Salazar v. District of Columbia
236 F. Supp. 3d 411
| D.D.C. | 2017Background
- This long‑running Medicaid suit began in 1993; after trial the court found D.C. violated the Medicaid Act and the parties entered a 1999 Settlement Order that required EPSDT dental services beyond federal minima.
- In 2004 the Court entered a Dental Order setting detailed obligations (periodicity schedule, annual Corrective Action Plans (CAPs), provider outreach, reporting) and six specific utilization targets (oral assessments for infants/toddlers, school-entry screenings, sealant rates, and overall/ preventive dental service rates).
- Plaintiffs moved in 2016–2017 to enforce the 2004 Dental Order, seeking a five‑year CAP and a September 30, 2020 deadline to meet the six numerical performance goals.

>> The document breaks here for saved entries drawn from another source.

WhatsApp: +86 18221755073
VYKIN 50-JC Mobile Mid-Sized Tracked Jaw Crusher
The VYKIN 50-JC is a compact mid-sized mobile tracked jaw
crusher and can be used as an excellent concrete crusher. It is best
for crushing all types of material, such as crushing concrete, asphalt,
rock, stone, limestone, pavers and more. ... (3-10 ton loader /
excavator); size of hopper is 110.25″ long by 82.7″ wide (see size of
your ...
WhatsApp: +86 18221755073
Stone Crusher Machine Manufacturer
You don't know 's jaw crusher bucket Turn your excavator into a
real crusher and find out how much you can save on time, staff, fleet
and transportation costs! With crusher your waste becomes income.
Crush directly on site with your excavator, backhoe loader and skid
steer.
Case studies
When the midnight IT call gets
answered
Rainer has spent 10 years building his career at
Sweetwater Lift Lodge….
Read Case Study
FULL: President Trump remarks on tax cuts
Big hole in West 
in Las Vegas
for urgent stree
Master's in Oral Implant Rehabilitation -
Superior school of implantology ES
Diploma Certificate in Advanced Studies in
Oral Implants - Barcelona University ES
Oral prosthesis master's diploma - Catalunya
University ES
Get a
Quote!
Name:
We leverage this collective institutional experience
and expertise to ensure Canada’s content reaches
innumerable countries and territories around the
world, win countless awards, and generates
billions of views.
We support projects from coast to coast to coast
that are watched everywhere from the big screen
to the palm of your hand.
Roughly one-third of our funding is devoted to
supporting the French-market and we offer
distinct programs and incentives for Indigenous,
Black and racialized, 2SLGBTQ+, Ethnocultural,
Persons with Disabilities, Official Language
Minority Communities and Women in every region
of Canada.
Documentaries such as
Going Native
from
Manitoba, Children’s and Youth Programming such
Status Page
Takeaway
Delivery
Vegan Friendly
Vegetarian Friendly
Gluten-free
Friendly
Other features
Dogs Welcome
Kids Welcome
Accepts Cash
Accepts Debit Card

- D.C. conceded the 2004 numerical targets have proved unattainable nationally, but argued it exceeds federal requirements, ranks above national averages on several metrics, and has implemented a State Oral Health Action Plan (SOHAP), school programs, and other improvement measures.
- The Court reviewed recent utilization data, D.C.’s programmatic efforts (including CMS‑approved fluoride varnish reimbursement and school‑based services), and the parties’ multi‑year mediation, and denied plaintiffs’ Motion to Enforce.
Issues
| Issue | Plaintiff's Argument | Defendant's Argument | Held |
|---|---|---|---|
| Whether plaintiffs violated Paragraph 80 (10‑day notice + good‑faith negotiation) before filing the enforcement motion | Plaintiffs complied with notice but defendants contended plaintiffs failed to negotiate in good faith | D.C. argued plaintiffs didn’t negotiate in good faith before filing | Court: Plaintiffs did not violate Paragraph 80 given two years of prior good‑faith mediation |
| Whether D.C. is violating the 2004 Dental Order’s requirements overall | Plaintiffs argued D.C. still fails to meet the Dental Order goals and needs a detailed 5‑year CAP with interim deadlines to achieve compliance by 2020 | D.C. argued it has made genuine, reasonable improvements, exceeds federal requirements, and pursues a functioning SOHAP and annual CAPs | Court: D.C. is making credible, reasonable progress; full compliance by 2020 is not achievable; enforcement relief denied |
| Whether the 2004 numerical utilization targets are feasible and enforceable as absolute deadlines | Plaintiffs sought firm numerical deadlines and a five‑year plan to reach them | D.C. noted the targets have been unattainable nationally, but D.C. outperforms national averages and has targeted improvement plans | Court: Targets are unrealistic as strict deadlines; D.C.’s programmatic steps justify denying plaintiffs’ requested relief |
| Whether plaintiffs have received the relief the prior judgment required (i.e., whether enforcement is necessary) | Plaintiffs said additional enforcement and a five‑year CAP are necessary to secure the Dental Order’s protections | D.C. said annual CAPs, SOHAP, and demonstrated improvements satisfy the Dental Order’s aims | Court: Plaintiffs have not established that the District failed to provide the required relief; motion denied |
Key Cases Cited
- Salazar v. District of Columbia, 954 F. Supp. 278 (D.D.C. 1996) (original bench‑trial decision finding Medicaid violations and informing later settlement)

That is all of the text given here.